## Task goal
Using the data below, return all lines in which "behov" appears.

## Entries provided
....................

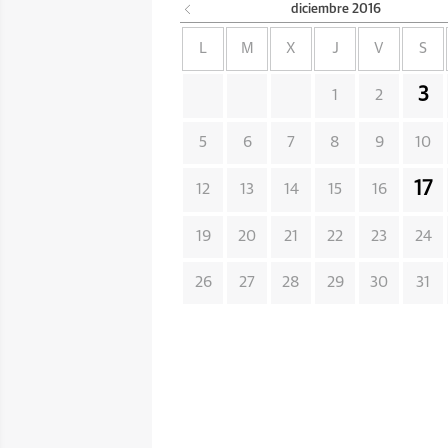
diciembre
2016
L
M
X
J
V
S
3
1
2
5
6
7
8
9
10
17
12
13
14
15
16
19
20
21
22
23
24
26
27
28
29
30
31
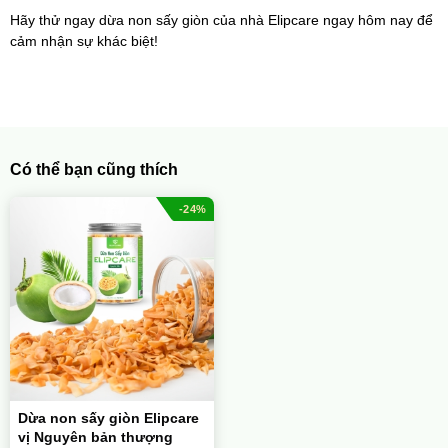
Hãy thử ngay dừa non sấy giòn của nhà Elipcare ngay hôm nay để 
cảm nhận sự khác biệt!
Có thể bạn cũng thích
-24%
Dừa non sấy giòn Elipcare
vị Nguyên bản thượng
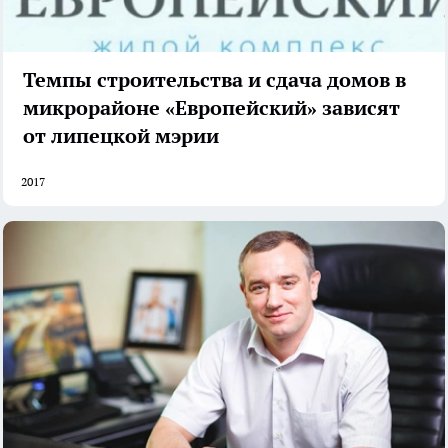
Темпы строительства и сдача домов в
микрорайоне «Европейский» зависят
от липецкой мэрии
2017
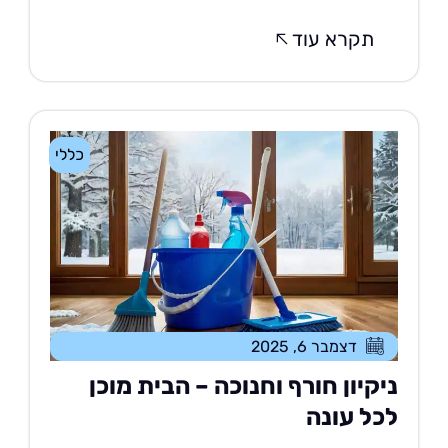
תקרא עוד
כללי
דצמבר 6, 2025
יקיון חורף וחנוכה – הבית מוכן
כל עונה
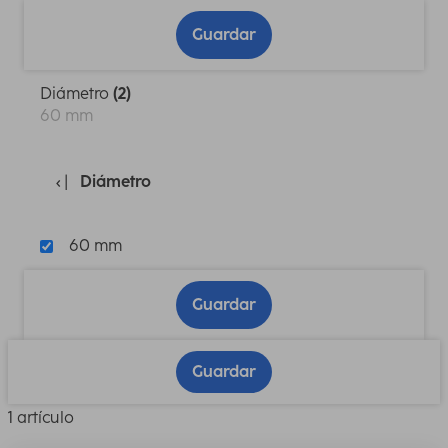
Guardar
Diámetro
(2)
60 mm
Diámetro
60 mm
Guardar
Guardar
1 artículo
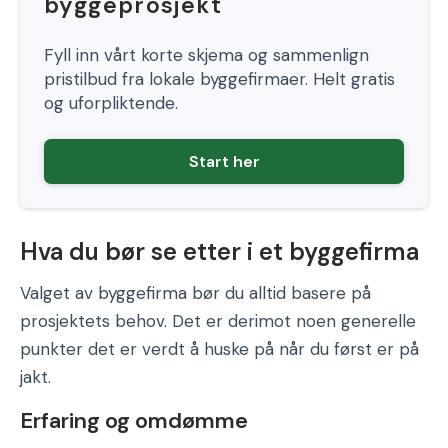
byggeprosjekt
Fyll inn vårt korte skjema og sammenlign
pristilbud fra lokale byggefirmaer. Helt gratis
og uforpliktende.
Start her
Hva du bør se etter i et byggefirma
Valget av byggefirma bør du alltid basere på
prosjektets behov. Det er derimot noen generelle
punkter det er verdt å huske på når du først er på
jakt.
Erfaring og omdømme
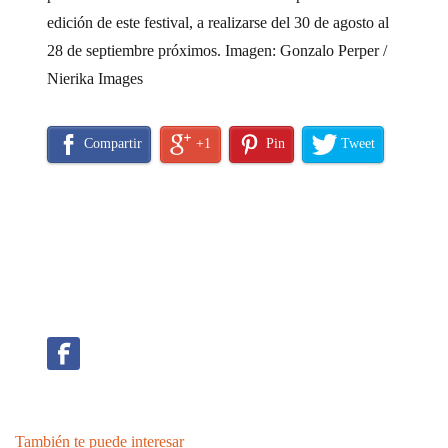
edición de este festival, a realizarse del 30 de agosto al
28 de septiembre próximos. Imagen: Gonzalo Perper /
Nierika Images
Compartir
+1
Pin
Tweet
También te puede interesar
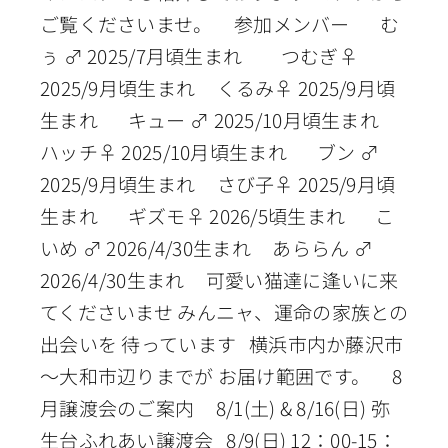
ご覧くださいませ。 参加メンバー む
ぅ ♂ 2025/7月頃生まれ つむぎ♀
2025/9月頃生まれ くるみ♀ 2025/9月頃
生まれ キュー ♂ 2025/10月頃生まれ
ハッチ♀ 2025/10月頃生まれ ブン ♂
2025/9月頃生まれ さび子♀ 2025/9月頃
生まれ ギズモ♀ 2026/5頃生まれ こ
いめ ♂ 2026/4/30生まれ あららん ♂
2026/4/30生まれ 可愛い猫達に逢いに来
てくださいませ みんニャ、運命の家族との
出会いを 待っています 横浜市内か藤沢市
～大和市辺りまでが お届け範囲です。 8
月譲渡会のご案内 8/1(土) & 8/16(日) 弥
生台ふれあい譲渡会 8/9(日) 12：00-15：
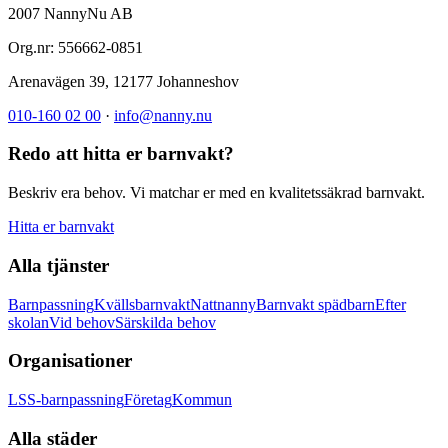
2007 NannyNu AB
Org.nr:
556662-0851
Arenavägen 39
,
12177
Johanneshov
010-160 02 00
·
info@nanny.nu
Redo att hitta er barnvakt?
Beskriv era behov. Vi matchar er med en kvalitetssäkrad barnvakt.
Hitta er barnvakt
Alla tjänster
Barnpassning
Kvällsbarnvakt
Nattnanny
Barnvakt spädbarn
Efter
skolan
Vid behov
Särskilda behov
Organisationer
LSS-barnpassning
Företag
Kommun
Alla städer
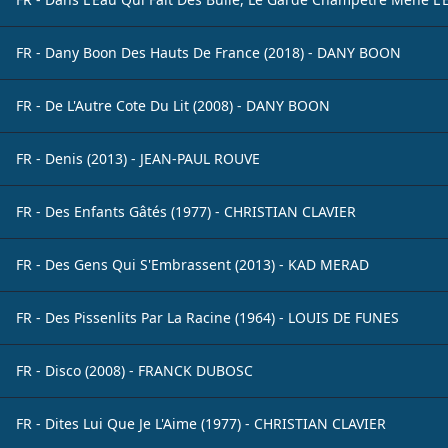
FR - Dany Boon Des Hauts De France (2018) - DANY BOON
FR - De L'Autre Cote Du Lit (2008) - DANY BOON
FR - Denis (2013) - JEAN-PAUL ROUVE
FR - Des Enfants Gâtés (1977) - CHRISTIAN CLAVIER
FR - Des Gens Qui S'Embrassent (2013) - KAD MERAD
FR - Des Pissenlits Par La Racine (1964) - LOUIS DE FUNES
FR - Disco (2008) - FRANCK DUBOSC
FR - Dites Lui Que Je L'Aime (1977) - CHRISTIAN CLAVIER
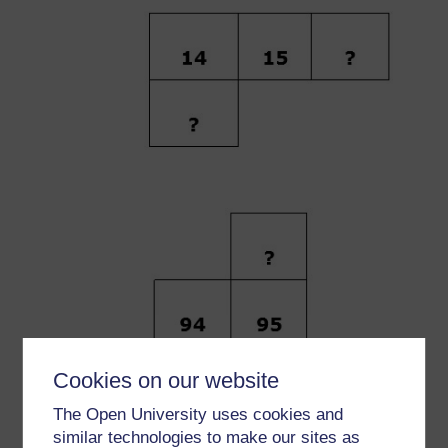
Cookies on our website
The Open University uses cookies and
similar technologies to make our sites as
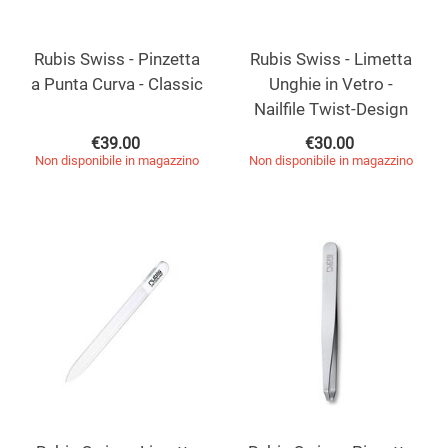
Rubis Swiss - Pinzetta
Rubis Swiss - Limetta
a Punta Curva - Classic
Unghie in Vetro -
Nailfile Twist-Design
€
39.00
€
30.00
Non disponibile in magazzino
Non disponibile in magazzino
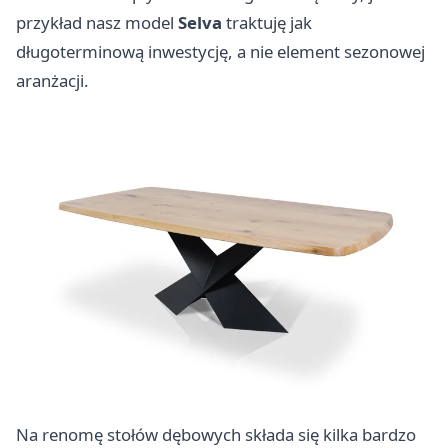
przykład nasz model
Selva
traktuję jak
długoterminową inwestycję, a nie element sezonowej
aranżacji.
Na renomę stołów dębowych składa się kilka bardzo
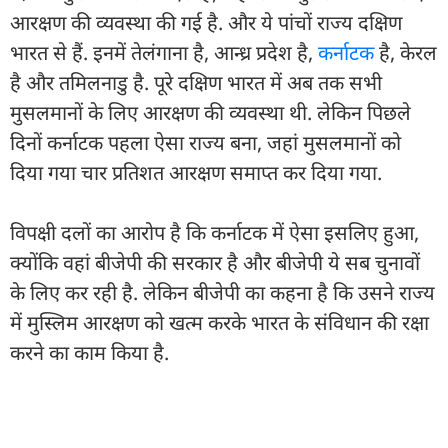
आरक्षण की व्यवस्था की गई है. और ये पांचों राज्य दक्षिण
भारत से हैं. इनमें तेलंगाना है, आन्ध्र प्रदेश है,
कर्नाटक
है, केरल
है और तमिलनाडु है. पूरे दक्षिण भारत में अब तक सभी
मुसलमानों के लिए आरक्षण की व्यवस्था थी. लेकिन पिछले
दिनों कर्नाटक पहला ऐसा राज्य बना, जहां मुसलमानों को
दिया गया चार प्रतिशत आरक्षण समाप्त कर दिया गया.
विपक्षी दलों का आरोप है कि कर्नाटक में ऐसा इसलिए हुआ,
क्योंकि वहां बीजेपी की सरकार है और बीजेपी ये सब चुनावों
के लिए कर रही है. लेकिन बीजेपी का कहना है कि उसने राज्य
में मुस्लिम आरक्षण को खत्म करके भारत के संविधान की रक्षा
करने का काम किया है.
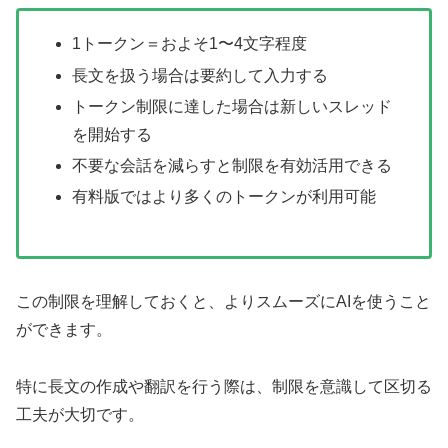
1トークン＝およそ1〜4文字程度
長文を扱う場合は要約して入力する
トークン制限に達した場合は新しいスレッド
を開始する
不要な会話を減らすと制限を有効活用できる
有料版ではより多くのトークンが利用可能
この制限を理解しておくと、よりスムーズにAIを使うこと
ができます。
特に長文の作成や翻訳を行う際は、制限を意識して区切る
工夫が大切です。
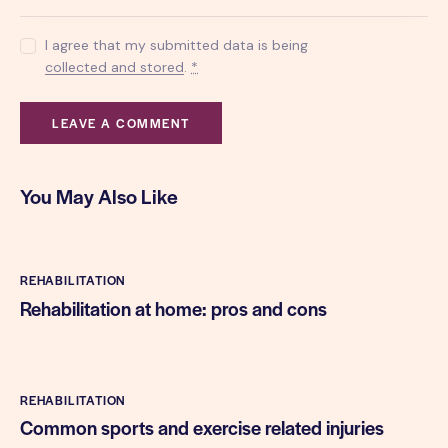
I agree that my submitted data is being
collected and stored
.
*
You May Also Like
REHABILITATION
Rehabilitation at home: pros and cons
REHABILITATION
Common sports and exercise related injuries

....................

## Completed exercise
prosjektets behov. Det er derimot noen generelle
Beskriv era behov. Vi matchar er med en kvalitetssäkrad barnvakt.
Vid behov
Särskilda behov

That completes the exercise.